Document layout analysis data:
[Start of Attachment]

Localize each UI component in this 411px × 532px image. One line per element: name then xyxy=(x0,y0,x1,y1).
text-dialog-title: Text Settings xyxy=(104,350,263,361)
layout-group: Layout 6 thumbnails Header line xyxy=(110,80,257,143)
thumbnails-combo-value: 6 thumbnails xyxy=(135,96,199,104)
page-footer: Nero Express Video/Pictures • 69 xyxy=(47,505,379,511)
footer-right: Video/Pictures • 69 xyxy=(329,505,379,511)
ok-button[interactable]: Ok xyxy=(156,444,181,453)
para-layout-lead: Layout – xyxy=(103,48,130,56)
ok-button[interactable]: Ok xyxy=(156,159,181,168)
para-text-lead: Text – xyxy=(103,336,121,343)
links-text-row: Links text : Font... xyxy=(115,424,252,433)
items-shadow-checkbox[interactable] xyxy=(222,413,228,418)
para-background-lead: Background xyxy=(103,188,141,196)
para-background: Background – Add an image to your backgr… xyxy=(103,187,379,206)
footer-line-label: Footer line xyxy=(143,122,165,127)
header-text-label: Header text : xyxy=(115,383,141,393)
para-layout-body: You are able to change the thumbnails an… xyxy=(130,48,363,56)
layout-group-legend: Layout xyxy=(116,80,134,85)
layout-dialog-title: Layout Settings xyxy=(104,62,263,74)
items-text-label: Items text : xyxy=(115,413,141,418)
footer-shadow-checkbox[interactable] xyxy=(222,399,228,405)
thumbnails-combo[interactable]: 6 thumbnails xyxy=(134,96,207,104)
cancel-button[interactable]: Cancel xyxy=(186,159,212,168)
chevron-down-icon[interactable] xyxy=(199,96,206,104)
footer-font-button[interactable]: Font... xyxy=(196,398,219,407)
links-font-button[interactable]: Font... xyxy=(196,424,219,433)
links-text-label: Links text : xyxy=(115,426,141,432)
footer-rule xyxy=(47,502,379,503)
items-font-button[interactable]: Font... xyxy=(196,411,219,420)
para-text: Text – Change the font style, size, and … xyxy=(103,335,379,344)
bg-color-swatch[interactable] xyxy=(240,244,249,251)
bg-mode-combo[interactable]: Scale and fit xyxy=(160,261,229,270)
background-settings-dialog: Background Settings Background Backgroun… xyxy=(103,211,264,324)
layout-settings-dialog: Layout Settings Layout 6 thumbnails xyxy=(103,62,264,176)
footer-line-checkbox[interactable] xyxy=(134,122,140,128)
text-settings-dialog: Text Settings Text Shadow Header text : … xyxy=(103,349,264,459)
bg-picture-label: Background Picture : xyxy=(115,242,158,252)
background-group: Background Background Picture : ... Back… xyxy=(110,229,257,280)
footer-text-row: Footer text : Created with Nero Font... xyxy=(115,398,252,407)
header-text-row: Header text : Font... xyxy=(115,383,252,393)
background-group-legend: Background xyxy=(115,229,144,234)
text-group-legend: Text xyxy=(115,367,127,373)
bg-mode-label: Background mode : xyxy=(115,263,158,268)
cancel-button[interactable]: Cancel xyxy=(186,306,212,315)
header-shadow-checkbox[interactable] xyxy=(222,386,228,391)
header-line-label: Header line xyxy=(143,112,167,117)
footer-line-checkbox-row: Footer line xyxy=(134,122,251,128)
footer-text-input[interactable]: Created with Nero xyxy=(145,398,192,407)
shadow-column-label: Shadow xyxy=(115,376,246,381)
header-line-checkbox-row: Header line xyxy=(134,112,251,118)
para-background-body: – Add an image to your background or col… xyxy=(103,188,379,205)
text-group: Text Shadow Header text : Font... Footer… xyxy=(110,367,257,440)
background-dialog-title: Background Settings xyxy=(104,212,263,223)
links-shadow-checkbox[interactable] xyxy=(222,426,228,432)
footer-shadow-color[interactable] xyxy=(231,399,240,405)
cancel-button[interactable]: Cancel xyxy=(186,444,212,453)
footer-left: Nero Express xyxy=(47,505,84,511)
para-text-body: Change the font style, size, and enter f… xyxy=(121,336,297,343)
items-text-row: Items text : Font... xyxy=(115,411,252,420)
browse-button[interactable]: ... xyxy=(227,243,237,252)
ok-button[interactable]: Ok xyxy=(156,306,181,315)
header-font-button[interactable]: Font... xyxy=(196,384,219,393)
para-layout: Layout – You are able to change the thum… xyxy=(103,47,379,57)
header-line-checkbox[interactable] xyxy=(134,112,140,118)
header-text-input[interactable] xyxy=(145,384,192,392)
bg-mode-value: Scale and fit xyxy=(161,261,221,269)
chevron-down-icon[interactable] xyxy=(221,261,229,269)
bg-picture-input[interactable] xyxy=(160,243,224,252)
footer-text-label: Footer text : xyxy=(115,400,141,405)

[End of Attachment]

▸ **What to do**
In full and without error, restate the data.

▸ **Result of the exercise**
Localize each UI component in this 411px × 532px image. One line per element: name then xyxy=(x0,y0,x1,y1).
text-dialog-title: Text Settings xyxy=(104,350,263,361)
layout-group: Layout 6 thumbnails Header line xyxy=(110,80,257,143)
thumbnails-combo-value: 6 thumbnails xyxy=(135,96,199,104)
page-footer: Nero Express Video/Pictures • 69 xyxy=(47,505,379,511)
footer-right: Video/Pictures • 69 xyxy=(329,505,379,511)
ok-button[interactable]: Ok xyxy=(156,444,181,453)
para-layout-lead: Layout – xyxy=(103,48,130,56)
ok-button[interactable]: Ok xyxy=(156,159,181,168)
para-text-lead: Text – xyxy=(103,336,121,343)
links-text-row: Links text : Font... xyxy=(115,424,252,433)
items-shadow-checkbox[interactable] xyxy=(222,413,228,418)
para-background-lead: Background xyxy=(103,188,141,196)
para-background: Background – Add an image to your backgr… xyxy=(103,187,379,206)
footer-line-label: Footer line xyxy=(143,122,165,127)
header-text-label: Header text : xyxy=(115,383,141,393)
para-layout-body: You are able to change the thumbnails an… xyxy=(130,48,363,56)
layout-group-legend: Layout xyxy=(116,80,134,85)
layout-dialog-title: Layout Settings xyxy=(104,62,263,74)
items-text-label: Items text : xyxy=(115,413,141,418)
footer-shadow-checkbox[interactable] xyxy=(222,399,228,405)
thumbnails-combo[interactable]: 6 thumbnails xyxy=(134,96,207,104)
cancel-button[interactable]: Cancel xyxy=(186,159,212,168)
chevron-down-icon[interactable] xyxy=(199,96,206,104)
footer-font-button[interactable]: Font... xyxy=(196,398,219,407)
links-font-button[interactable]: Font... xyxy=(196,424,219,433)
links-text-label: Links text : xyxy=(115,426,141,432)
footer-rule xyxy=(47,502,379,503)
items-font-button[interactable]: Font... xyxy=(196,411,219,420)
para-text: Text – Change the font style, size, and … xyxy=(103,335,379,344)
bg-color-swatch[interactable] xyxy=(240,244,249,251)
bg-mode-combo[interactable]: Scale and fit xyxy=(160,261,229,270)
background-settings-dialog: Background Settings Background Backgroun… xyxy=(103,211,264,324)
layout-settings-dialog: Layout Settings Layout 6 thumbnails xyxy=(103,62,264,176)
footer-line-checkbox[interactable] xyxy=(134,122,140,128)
text-settings-dialog: Text Settings Text Shadow Header text : … xyxy=(103,349,264,459)
bg-picture-label: Background Picture : xyxy=(115,242,158,252)
background-group: Background Background Picture : ... Back… xyxy=(110,229,257,280)
footer-text-row: Footer text : Created with Nero Font... xyxy=(115,398,252,407)
header-text-row: Header text : Font... xyxy=(115,383,252,393)
background-group-legend: Background xyxy=(115,229,144,234)
text-group-legend: Text xyxy=(115,367,127,373)
bg-mode-label: Background mode : xyxy=(115,263,158,268)
cancel-button[interactable]: Cancel xyxy=(186,306,212,315)
header-shadow-checkbox[interactable] xyxy=(222,386,228,391)
header-line-label: Header line xyxy=(143,112,167,117)
footer-line-checkbox-row: Footer line xyxy=(134,122,251,128)
footer-text-input[interactable]: Created with Nero xyxy=(145,398,192,407)
shadow-column-label: Shadow xyxy=(115,376,246,381)
header-line-checkbox-row: Header line xyxy=(134,112,251,118)
para-background-body: – Add an image to your background or col… xyxy=(103,188,379,205)
text-group: Text Shadow Header text : Font... Footer… xyxy=(110,367,257,440)
background-dialog-title: Background Settings xyxy=(104,212,263,223)
links-shadow-checkbox[interactable] xyxy=(222,426,228,432)
footer-shadow-color[interactable] xyxy=(231,399,240,405)
cancel-button[interactable]: Cancel xyxy=(186,444,212,453)
footer-left: Nero Express xyxy=(47,505,84,511)
para-text-body: Change the font style, size, and enter f… xyxy=(121,336,297,343)
items-text-row: Items text : Font... xyxy=(115,411,252,420)
browse-button[interactable]: ... xyxy=(227,243,237,252)
ok-button[interactable]: Ok xyxy=(156,306,181,315)
header-font-button[interactable]: Font... xyxy=(196,384,219,393)
para-layout: Layout – You are able to change the thum… xyxy=(103,47,379,57)
header-line-checkbox[interactable] xyxy=(134,112,140,118)
header-text-input[interactable] xyxy=(145,384,192,392)
bg-mode-value: Scale and fit xyxy=(161,261,221,269)
chevron-down-icon[interactable] xyxy=(221,261,229,269)
bg-picture-input[interactable] xyxy=(160,243,224,252)
footer-text-label: Footer text : xyxy=(115,400,141,405)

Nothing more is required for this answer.